Cependant, la Somalie réagit vivement en dénonçant l’accord comme étant « illégal », intensifiant ainsi les tensions régionales.
La signature d’un accord historique
Alors que les attaques des rebelles Houthis en mer Rouge et le conflit israélo-palestinien monopolisent l’attention de tous les médias dans la région, une intrigue diplomatique prend forme à l’abri des caméras dans la corne de l’Afrique.
Le 1er janvier, le Premier ministre de la République fédérale démocratique d’Éthiopie, Abiy Ahmed Ali, et le président de la République du Somaliland, Muse Bihi Abdi, ont annoncé la signature d’un accord.
Selon cet accord, le Somaliland s’engage à octroyer à l’Éthiopie un accès à 20 kilomètres de ses côtes pour une durée de 50 ans, établissant ainsi une entente de « leasing ». En échange, l’Éthiopie s’engage à reconnaître officiellement la République du Somaliland.
L’accord « ouvrira la voie à la réalisation de l’aspiration de l’Éthiopie à sécuriser son accès à la mer et à diversifier son accès aux ports maritimes »
a affirmé lundi un communiqué des services du Premier ministre éthiopien Abiy Ahmed sur X (anciennement Twitter).
Cette initiative permet à l’Éthiopie d’acquérir une partie des terres à proximité du port de Berbera, situé en bordure de la mer Rouge. Cette décision intervient quelques mois après les déclarations d’Abiy Ahmed, le Premier ministre éthiopien, soulignant la nécessité pour son pays d’affirmer son droit à l’accès à la mer Rouge, suscitant ainsi des préoccupations dans la région.
Le port de Berbera, un port africain stratégique situé sur la côte méridionale du golfe d’Aden, à l’entrée de la mer Rouge menant au canal de Suez, devient ainsi le point focal de cette démarche visant à sécuriser l’accès maritime de l’Éthiopie.
Si ce dernier se faisait aussi insistant sur l’obtention d’un accès à la mer, c’est parce qu’il utilisait jusqu’à maintenant le port de Djibouti, qui exerçait une sorte de monopole sur le transit des exportations et des importations éthiopiennes. De plus, l’utilisation du port de Djibouti coûtait relativement cher à l’Éthiopie, plus d’un milliard de dollars. Il faut aussi notifier la volonté du Premier ministre éthiopien de militariser le territoire « en location » avec la création d’une marine de guerre afin d’y développer son influence avec pour objectif de devenir un acteur incontournable de la région.
Réaction en Somalie et particularité du Somaliland
« Je n’accepterai pas qu’on nous enlève un morceau de notre terre »
déclarait, Hassan Cheikh Mohamoud, le président de la Somalie devant les parlementaires.

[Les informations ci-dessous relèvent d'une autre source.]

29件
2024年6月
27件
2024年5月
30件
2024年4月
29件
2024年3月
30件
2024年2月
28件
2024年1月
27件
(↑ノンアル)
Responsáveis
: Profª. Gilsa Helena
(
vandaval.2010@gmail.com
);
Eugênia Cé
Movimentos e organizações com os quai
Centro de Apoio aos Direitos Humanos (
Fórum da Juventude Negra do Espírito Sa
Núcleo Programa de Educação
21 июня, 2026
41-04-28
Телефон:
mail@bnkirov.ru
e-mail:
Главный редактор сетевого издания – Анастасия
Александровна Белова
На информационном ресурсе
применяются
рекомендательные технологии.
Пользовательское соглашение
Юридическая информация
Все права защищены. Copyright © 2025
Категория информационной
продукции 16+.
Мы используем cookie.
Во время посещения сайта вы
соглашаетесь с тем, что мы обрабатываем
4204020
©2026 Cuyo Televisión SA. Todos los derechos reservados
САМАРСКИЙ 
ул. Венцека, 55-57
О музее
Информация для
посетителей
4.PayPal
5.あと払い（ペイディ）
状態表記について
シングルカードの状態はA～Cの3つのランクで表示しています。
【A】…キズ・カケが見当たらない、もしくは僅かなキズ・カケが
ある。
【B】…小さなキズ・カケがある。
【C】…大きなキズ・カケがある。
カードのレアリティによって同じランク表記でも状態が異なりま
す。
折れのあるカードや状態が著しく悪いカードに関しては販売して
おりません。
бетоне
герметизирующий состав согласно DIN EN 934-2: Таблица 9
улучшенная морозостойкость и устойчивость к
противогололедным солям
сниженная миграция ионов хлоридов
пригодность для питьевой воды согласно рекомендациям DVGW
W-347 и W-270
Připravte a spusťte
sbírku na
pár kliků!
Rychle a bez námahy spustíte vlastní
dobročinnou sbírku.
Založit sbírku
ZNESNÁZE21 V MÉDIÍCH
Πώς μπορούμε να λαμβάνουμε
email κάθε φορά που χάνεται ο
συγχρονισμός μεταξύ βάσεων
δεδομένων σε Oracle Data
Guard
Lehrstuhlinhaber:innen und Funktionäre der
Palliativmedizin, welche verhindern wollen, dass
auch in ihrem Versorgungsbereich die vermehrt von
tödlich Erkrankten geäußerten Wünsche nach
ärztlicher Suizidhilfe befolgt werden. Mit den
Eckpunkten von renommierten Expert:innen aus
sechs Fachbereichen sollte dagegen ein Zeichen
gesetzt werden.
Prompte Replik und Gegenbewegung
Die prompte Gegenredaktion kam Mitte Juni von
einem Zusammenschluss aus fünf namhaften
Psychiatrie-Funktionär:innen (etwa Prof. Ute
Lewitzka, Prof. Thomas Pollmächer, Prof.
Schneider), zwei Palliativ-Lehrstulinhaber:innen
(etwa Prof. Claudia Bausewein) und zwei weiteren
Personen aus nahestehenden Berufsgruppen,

Le mardi 2 janvier, en réponse à l’accord susmentionné, le gouvernement somalien a convoqué en urgence une réunion. Mogadiscio a déclaré son intention de défendre son territoire par « tous les moyens légaux » et a procédé au rappel de son ambassadeur en Éthiopie.

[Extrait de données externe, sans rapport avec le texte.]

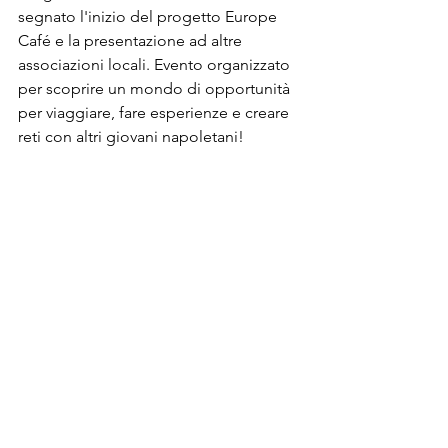
segnato l'inizio del progetto Europe 
Café e la presentazione ad altre 
associazioni locali. Evento organizzato 
per scoprire un mondo di opportunità 
per viaggiare, fare esperienze e creare 
reti con altri giovani napoletani!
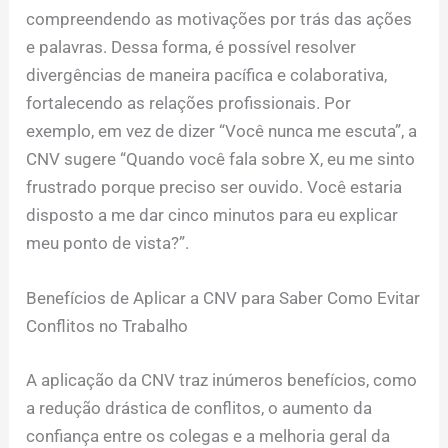
compreendendo as motivações por trás das ações
e palavras. Dessa forma, é possível resolver
divergências de maneira pacífica e colaborativa,
fortalecendo as relações profissionais. Por
exemplo, em vez de dizer “Você nunca me escuta”, a
CNV sugere “Quando você fala sobre X, eu me sinto
frustrado porque preciso ser ouvido. Você estaria
disposto a me dar cinco minutos para eu explicar
meu ponto de vista?”.
Benefícios de Aplicar a CNV para Saber Como Evitar
Conflitos no Trabalho
A aplicação da CNV traz inúmeros benefícios, como
a redução drástica de conflitos, o aumento da
confiança entre os colegas e a melhoria geral da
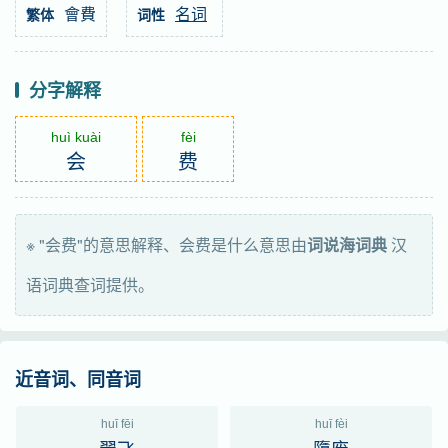
會費
名词
繁体
词性
分字解释
huì kuài
fèi
会
费
※ "会费"的意思解释、会费是什么意思由
词说海词典
汉
语词典查词提供。
近音词、同音词
huī fēi
huī fèi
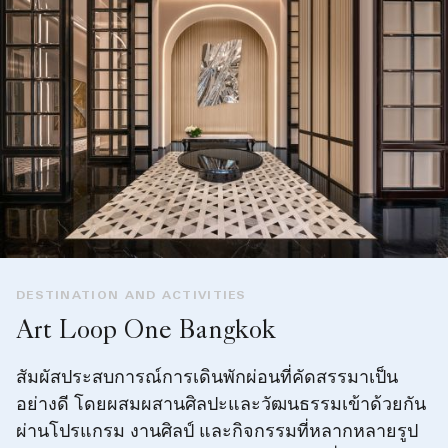
DESTINATION AND ACTIVITIES
Art Loop One Bangkok
สัมผัสประสบการณ์การเดินพักผ่อนที่คัดสรรมาเป็น
อย่างดี โดยผสมผสานศิลปะและวัฒนธรรมเข้าด้วยกัน
ผ่านโปรแกรม งานศิลป์ และกิจกรรมที่หลากหลายรูป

La Somalie a qualifié l’accord de « violation flagrante » de sa souveraineté. Le gouvernement somalien a vigoureusement réagi dans un communiqué, affirmant que
« le Somaliland fait partie de la Somalie en vertu de la constitution somalienne, de sorte que la Somalie considère cette mesure comme une violation manifeste de sa souveraineté et de son unité ».

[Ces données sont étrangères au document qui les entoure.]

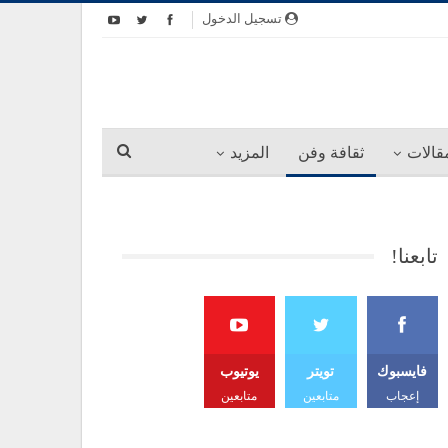
تسجيل الدخول
قالات
ثقافة وفن
المزيد
تابعنا!
فايسبوك
تويتر
يوتيوب
إعجاب
متابعين
متابعين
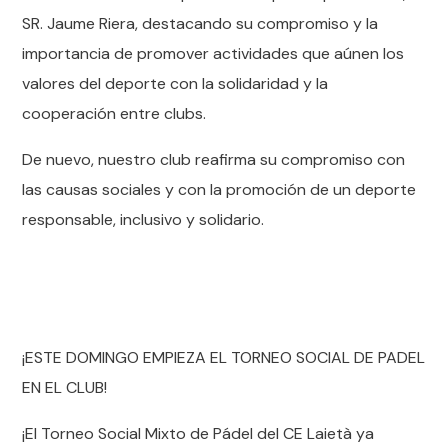
SR. Jaume Riera, destacando su compromiso y la
importancia de promover actividades que aúnen los
valores del deporte con la solidaridad y la
cooperación entre clubs.
De nuevo, nuestro club reafirma su compromiso con
las causas sociales y con la promoción de un deporte
responsable, inclusivo y solidario.
¡ESTE DOMINGO EMPIEZA EL TORNEO SOCIAL DE PADEL
EN EL CLUB!
¡El Torneo Social Mixto de Pádel del CE Laietà ya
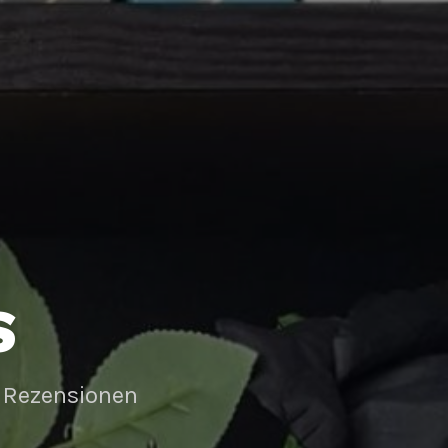
S
 Rezensionen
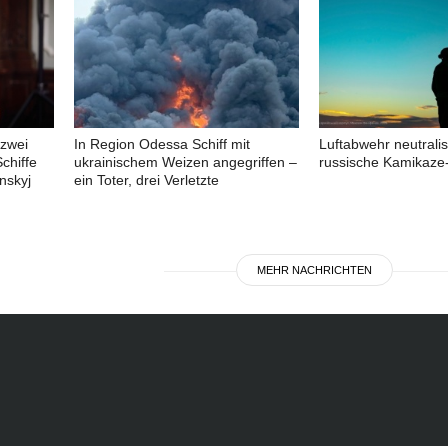
 zwei
In Region Odessa Schiff mit
Luftabwehr neutralis
chiffe
ukrainischem Weizen angegriffen –
russische Kamikaze
nskyj
ein Toter, drei Verletzte
MEHR NACHRICHTEN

Pour se défendre, Hassan Sheikh Mohamud, le président somalien, plaide sa cause auprès de l’ONU, de l’UE, de l’Union africaine, de la Ligue arabe et du groupement régional d’Afrique de l’Est, qui pour l’instant ont uniquement appelé au respect de « l’unité, la souveraineté et l’intégrité territoriale de la République fédérale de Somalie ». Le président a annoncé le 6 janvier avoir « signé la loi annulant le protocole d’accord illégal entre le gouvernement de l’Éthiopie et le Somaliland ».
Cet accord entre l’Éthiopie et le Somaliland intervient alors que les autorités somaliennes et somalilandaises avaient annoncé la reprise des discussions diplomatiques, une première après les échecs de 2020, sous l’arbitrage du président djiboutien, Ismaël Omar Guelleh.
Le Somaliland est un État qui s’est autoproclamé indépendant le 18 mai 1991. Cette année-là, il s’est séparé de la Somalie à la suite d’années de guerre civile (1981-1991) qui ont opposé le régime de Mohamed Siad Barre – président de la Somalie de 1969 à 1991 – et des groupes séparatistes du Somaliland, en particulier le Mouvement national somalien, le SMM, dont les leaders ont ensuite proclamé l’indépendance en rétablissant les anciennes frontières coloniales du Somaliland britannique et de la Somalie italienne.
Peuplé de 4,5 millions d’habitants, c’est un pays pacifié qui s’est doté de tous les attributs étatiques possibles : une administration politique, des institutions de sécurité, une école, une monnaie, une devise nationale, un hymne, un drapeau, des douanes, un passeport, des visas, tout comme un État, malgré l’absence de reconnaissance internationale. Aucun pays ne reconnaît son existence.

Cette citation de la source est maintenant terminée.